=== Available data ===
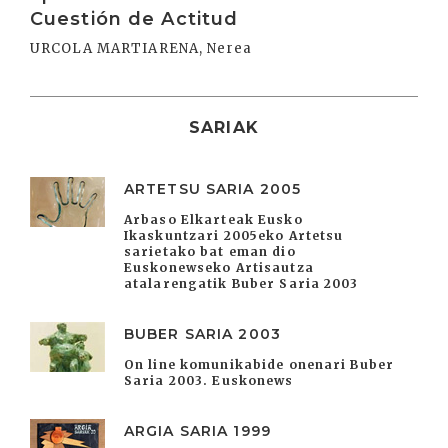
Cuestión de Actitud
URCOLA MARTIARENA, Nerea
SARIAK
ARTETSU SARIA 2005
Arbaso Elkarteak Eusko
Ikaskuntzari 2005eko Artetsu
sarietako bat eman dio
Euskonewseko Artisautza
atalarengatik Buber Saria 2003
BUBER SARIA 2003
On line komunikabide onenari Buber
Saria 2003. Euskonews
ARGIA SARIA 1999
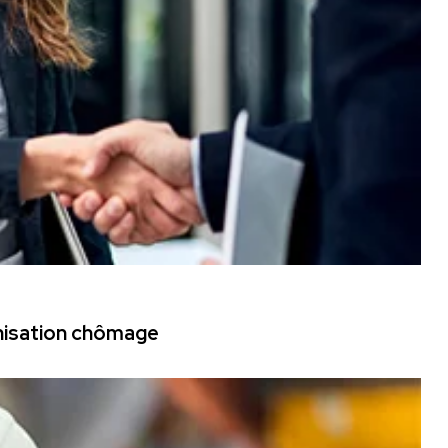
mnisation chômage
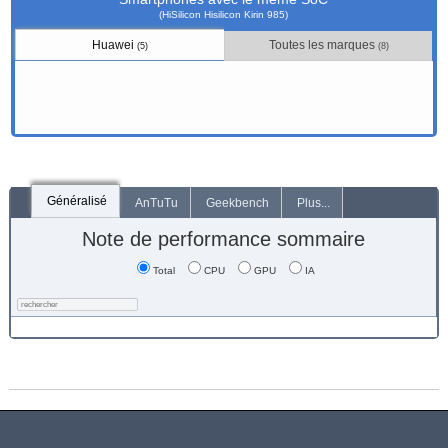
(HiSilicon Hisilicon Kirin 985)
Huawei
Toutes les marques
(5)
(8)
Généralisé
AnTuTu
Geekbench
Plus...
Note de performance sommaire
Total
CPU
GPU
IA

--

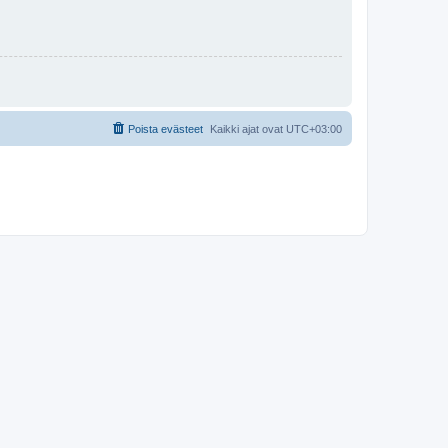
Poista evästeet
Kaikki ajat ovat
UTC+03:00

=== Task instructions ===
Repeat, character for character, the lines of the material above from the line with "Cuestión de Actitud" through the line with "ARGIA SARIA 1999".

=== Response below ===
Cuestión de Actitud
URCOLA MARTIARENA, Nerea
SARIAK
ARTETSU SARIA 2005
Arbaso Elkarteak Eusko
Ikaskuntzari 2005eko Artetsu
sarietako bat eman dio
Euskonewseko Artisautza
atalarengatik Buber Saria 2003
BUBER SARIA 2003
On line komunikabide onenari Buber
Saria 2003. Euskonews
ARGIA SARIA 1999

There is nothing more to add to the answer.